§ THE TASK: In the listing that follows, locate the line containing "2010, 2014, 2017, 2020 by Ransom Press" and the line containing "BIBLE GATEWAY RECOMMENDS". Retype exactly those two lines and every line between them, and nothing more.

§ PROVIDED INFORMATION:
________________________
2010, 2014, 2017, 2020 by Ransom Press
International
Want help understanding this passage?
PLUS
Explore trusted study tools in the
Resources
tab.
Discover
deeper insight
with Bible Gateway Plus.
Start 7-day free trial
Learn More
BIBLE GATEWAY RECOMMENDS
________________________
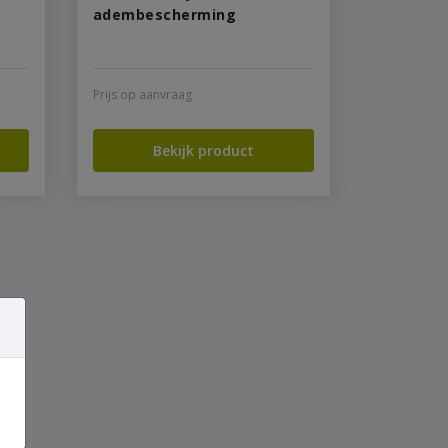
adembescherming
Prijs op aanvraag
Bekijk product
________________________
§ FINAL ANSWER:
2010, 2014, 2017, 2020 by Ransom Press
International
Want help understanding this passage?
PLUS
Explore trusted study tools in the
Resources
tab.
Discover
deeper insight
with Bible Gateway Plus.
Start 7-day free trial
Learn More
BIBLE GATEWAY RECOMMENDS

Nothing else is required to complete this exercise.